What to produce:
Send back every record exactly.

Structured page parsing data
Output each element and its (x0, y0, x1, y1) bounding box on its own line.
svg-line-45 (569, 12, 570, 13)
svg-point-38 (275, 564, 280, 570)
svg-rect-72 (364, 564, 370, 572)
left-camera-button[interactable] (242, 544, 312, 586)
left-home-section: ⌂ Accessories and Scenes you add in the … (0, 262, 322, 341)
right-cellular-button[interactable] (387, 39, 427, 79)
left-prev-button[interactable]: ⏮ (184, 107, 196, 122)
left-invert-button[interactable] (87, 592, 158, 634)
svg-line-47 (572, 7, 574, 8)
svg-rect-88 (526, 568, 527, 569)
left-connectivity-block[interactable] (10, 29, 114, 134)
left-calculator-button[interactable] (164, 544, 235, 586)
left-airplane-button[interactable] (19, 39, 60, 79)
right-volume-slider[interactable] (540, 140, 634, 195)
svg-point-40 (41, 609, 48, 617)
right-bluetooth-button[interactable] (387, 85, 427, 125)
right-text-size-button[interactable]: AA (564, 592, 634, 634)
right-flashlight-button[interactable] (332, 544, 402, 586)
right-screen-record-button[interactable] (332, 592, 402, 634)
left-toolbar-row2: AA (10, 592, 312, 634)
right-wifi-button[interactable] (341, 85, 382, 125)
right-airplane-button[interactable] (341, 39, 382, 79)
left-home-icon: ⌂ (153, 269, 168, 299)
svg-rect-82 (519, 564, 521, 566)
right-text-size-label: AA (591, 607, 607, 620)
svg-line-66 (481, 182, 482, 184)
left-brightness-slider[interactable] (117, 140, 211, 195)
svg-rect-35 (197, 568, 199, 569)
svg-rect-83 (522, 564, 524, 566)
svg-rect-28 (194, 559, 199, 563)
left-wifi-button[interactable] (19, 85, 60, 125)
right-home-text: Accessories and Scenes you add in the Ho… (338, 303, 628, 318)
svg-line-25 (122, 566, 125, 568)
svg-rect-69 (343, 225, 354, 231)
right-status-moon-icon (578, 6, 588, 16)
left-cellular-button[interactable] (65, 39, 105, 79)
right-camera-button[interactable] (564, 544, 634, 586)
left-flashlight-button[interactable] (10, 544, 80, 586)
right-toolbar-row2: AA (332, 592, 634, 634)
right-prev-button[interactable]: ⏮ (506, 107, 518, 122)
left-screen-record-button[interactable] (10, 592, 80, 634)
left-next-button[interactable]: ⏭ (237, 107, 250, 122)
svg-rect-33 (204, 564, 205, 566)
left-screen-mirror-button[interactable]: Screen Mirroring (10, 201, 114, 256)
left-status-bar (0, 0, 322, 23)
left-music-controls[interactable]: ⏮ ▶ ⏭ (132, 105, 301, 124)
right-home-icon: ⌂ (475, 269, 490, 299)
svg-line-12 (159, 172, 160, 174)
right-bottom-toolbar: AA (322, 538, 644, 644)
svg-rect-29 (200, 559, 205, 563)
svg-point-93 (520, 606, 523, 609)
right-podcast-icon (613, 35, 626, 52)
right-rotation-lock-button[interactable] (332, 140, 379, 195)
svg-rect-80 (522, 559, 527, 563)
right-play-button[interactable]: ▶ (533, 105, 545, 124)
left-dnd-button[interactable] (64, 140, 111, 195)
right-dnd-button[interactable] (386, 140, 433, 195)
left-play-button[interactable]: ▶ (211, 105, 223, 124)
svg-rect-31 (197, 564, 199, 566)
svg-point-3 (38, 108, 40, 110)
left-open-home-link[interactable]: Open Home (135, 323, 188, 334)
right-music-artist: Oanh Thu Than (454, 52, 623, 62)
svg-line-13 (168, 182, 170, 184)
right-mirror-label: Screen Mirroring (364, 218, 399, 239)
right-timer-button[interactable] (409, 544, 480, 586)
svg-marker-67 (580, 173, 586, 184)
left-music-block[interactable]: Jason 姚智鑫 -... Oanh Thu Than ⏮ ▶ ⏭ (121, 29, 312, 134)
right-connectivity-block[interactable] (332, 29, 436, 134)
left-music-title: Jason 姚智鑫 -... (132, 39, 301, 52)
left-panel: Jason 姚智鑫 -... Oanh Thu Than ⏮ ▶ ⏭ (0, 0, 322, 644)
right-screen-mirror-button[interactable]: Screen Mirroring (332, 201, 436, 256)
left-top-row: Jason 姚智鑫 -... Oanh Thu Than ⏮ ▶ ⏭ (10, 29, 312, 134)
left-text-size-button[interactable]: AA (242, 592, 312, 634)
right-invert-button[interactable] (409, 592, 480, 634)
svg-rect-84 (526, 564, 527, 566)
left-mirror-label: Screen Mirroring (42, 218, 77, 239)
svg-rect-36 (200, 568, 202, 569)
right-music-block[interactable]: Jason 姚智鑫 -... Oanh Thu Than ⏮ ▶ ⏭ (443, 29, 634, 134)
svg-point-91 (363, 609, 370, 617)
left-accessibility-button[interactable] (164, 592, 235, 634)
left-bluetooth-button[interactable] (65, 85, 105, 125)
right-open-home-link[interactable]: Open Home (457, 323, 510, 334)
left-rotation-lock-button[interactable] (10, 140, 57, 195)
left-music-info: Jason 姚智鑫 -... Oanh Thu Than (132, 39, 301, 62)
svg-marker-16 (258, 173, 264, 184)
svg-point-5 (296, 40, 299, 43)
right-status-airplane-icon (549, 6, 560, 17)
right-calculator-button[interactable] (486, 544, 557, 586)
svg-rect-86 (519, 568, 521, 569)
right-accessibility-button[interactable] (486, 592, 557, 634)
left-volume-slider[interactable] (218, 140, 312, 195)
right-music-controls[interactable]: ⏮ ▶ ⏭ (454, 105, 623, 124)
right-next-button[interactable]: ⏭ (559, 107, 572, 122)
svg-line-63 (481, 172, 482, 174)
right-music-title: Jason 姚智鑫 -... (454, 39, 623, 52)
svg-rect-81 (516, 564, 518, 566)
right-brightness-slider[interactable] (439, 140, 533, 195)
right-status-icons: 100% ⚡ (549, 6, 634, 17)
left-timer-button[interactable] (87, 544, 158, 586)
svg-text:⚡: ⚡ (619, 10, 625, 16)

Result:
Output each element and its (x0, y0, x1, y1) bounding box on its own line.
svg-line-45 (569, 12, 570, 13)
svg-point-38 (275, 564, 280, 570)
svg-rect-72 (364, 564, 370, 572)
left-camera-button[interactable] (242, 544, 312, 586)
left-home-section: ⌂ Accessories and Scenes you add in the … (0, 262, 322, 341)
right-cellular-button[interactable] (387, 39, 427, 79)
left-prev-button[interactable]: ⏮ (184, 107, 196, 122)
left-invert-button[interactable] (87, 592, 158, 634)
svg-line-47 (572, 7, 574, 8)
svg-rect-88 (526, 568, 527, 569)
left-connectivity-block[interactable] (10, 29, 114, 134)
left-calculator-button[interactable] (164, 544, 235, 586)
left-airplane-button[interactable] (19, 39, 60, 79)
right-volume-slider[interactable] (540, 140, 634, 195)
svg-point-40 (41, 609, 48, 617)
right-bluetooth-button[interactable] (387, 85, 427, 125)
right-text-size-button[interactable]: AA (564, 592, 634, 634)
right-flashlight-button[interactable] (332, 544, 402, 586)
right-screen-record-button[interactable] (332, 592, 402, 634)
left-toolbar-row2: AA (10, 592, 312, 634)
right-wifi-button[interactable] (341, 85, 382, 125)
right-airplane-button[interactable] (341, 39, 382, 79)
left-home-icon: ⌂ (153, 269, 168, 299)
svg-rect-82 (519, 564, 521, 566)
right-text-size-label: AA (591, 607, 607, 620)
svg-line-66 (481, 182, 482, 184)
left-brightness-slider[interactable] (117, 140, 211, 195)
svg-rect-35 (197, 568, 199, 569)
svg-rect-83 (522, 564, 524, 566)
svg-rect-28 (194, 559, 199, 563)
left-wifi-button[interactable] (19, 85, 60, 125)
right-home-text: Accessories and Scenes you add in the Ho… (338, 303, 628, 318)
svg-line-25 (122, 566, 125, 568)
svg-rect-69 (343, 225, 354, 231)
right-status-moon-icon (578, 6, 588, 16)
left-cellular-button[interactable] (65, 39, 105, 79)
right-camera-button[interactable] (564, 544, 634, 586)
left-flashlight-button[interactable] (10, 544, 80, 586)
right-toolbar-row2: AA (332, 592, 634, 634)
right-prev-button[interactable]: ⏮ (506, 107, 518, 122)
left-screen-record-button[interactable] (10, 592, 80, 634)
left-next-button[interactable]: ⏭ (237, 107, 250, 122)
svg-rect-33 (204, 564, 205, 566)
left-screen-mirror-button[interactable]: Screen Mirroring (10, 201, 114, 256)
left-status-bar (0, 0, 322, 23)
left-music-controls[interactable]: ⏮ ▶ ⏭ (132, 105, 301, 124)
right-home-icon: ⌂ (475, 269, 490, 299)
svg-line-12 (159, 172, 160, 174)
right-bottom-toolbar: AA (322, 538, 644, 644)
svg-rect-29 (200, 559, 205, 563)
svg-point-93 (520, 606, 523, 609)
right-podcast-icon (613, 35, 626, 52)
right-rotation-lock-button[interactable] (332, 140, 379, 195)
svg-rect-80 (522, 559, 527, 563)
right-play-button[interactable]: ▶ (533, 105, 545, 124)
left-dnd-button[interactable] (64, 140, 111, 195)
right-dnd-button[interactable] (386, 140, 433, 195)
left-play-button[interactable]: ▶ (211, 105, 223, 124)
svg-rect-31 (197, 564, 199, 566)
svg-point-3 (38, 108, 40, 110)
left-open-home-link[interactable]: Open Home (135, 323, 188, 334)
right-music-artist: Oanh Thu Than (454, 52, 623, 62)
svg-line-13 (168, 182, 170, 184)
right-mirror-label: Screen Mirroring (364, 218, 399, 239)
right-timer-button[interactable] (409, 544, 480, 586)
svg-marker-67 (580, 173, 586, 184)
left-music-block[interactable]: Jason 姚智鑫 -... Oanh Thu Than ⏮ ▶ ⏭ (121, 29, 312, 134)
right-connectivity-block[interactable] (332, 29, 436, 134)
left-music-title: Jason 姚智鑫 -... (132, 39, 301, 52)
left-panel: Jason 姚智鑫 -... Oanh Thu Than ⏮ ▶ ⏭ (0, 0, 322, 644)
right-screen-mirror-button[interactable]: Screen Mirroring (332, 201, 436, 256)
left-top-row: Jason 姚智鑫 -... Oanh Thu Than ⏮ ▶ ⏭ (10, 29, 312, 134)
left-text-size-button[interactable]: AA (242, 592, 312, 634)
right-invert-button[interactable] (409, 592, 480, 634)
svg-rect-84 (526, 564, 527, 566)
left-mirror-label: Screen Mirroring (42, 218, 77, 239)
svg-rect-36 (200, 568, 202, 569)
right-music-block[interactable]: Jason 姚智鑫 -... Oanh Thu Than ⏮ ▶ ⏭ (443, 29, 634, 134)
svg-point-91 (363, 609, 370, 617)
left-accessibility-button[interactable] (164, 592, 235, 634)
left-bluetooth-button[interactable] (65, 85, 105, 125)
right-open-home-link[interactable]: Open Home (457, 323, 510, 334)
left-rotation-lock-button[interactable] (10, 140, 57, 195)
left-music-info: Jason 姚智鑫 -... Oanh Thu Than (132, 39, 301, 62)
svg-marker-16 (258, 173, 264, 184)
svg-point-5 (296, 40, 299, 43)
right-status-airplane-icon (549, 6, 560, 17)
right-calculator-button[interactable] (486, 544, 557, 586)
svg-rect-86 (519, 568, 521, 569)
right-accessibility-button[interactable] (486, 592, 557, 634)
left-volume-slider[interactable] (218, 140, 312, 195)
right-music-controls[interactable]: ⏮ ▶ ⏭ (454, 105, 623, 124)
right-next-button[interactable]: ⏭ (559, 107, 572, 122)
svg-line-63 (481, 172, 482, 174)
right-music-title: Jason 姚智鑫 -... (454, 39, 623, 52)
svg-rect-81 (516, 564, 518, 566)
right-brightness-slider[interactable] (439, 140, 533, 195)
right-status-icons: 100% ⚡ (549, 6, 634, 17)
left-timer-button[interactable] (87, 544, 158, 586)
svg-text:⚡: ⚡ (619, 10, 625, 16)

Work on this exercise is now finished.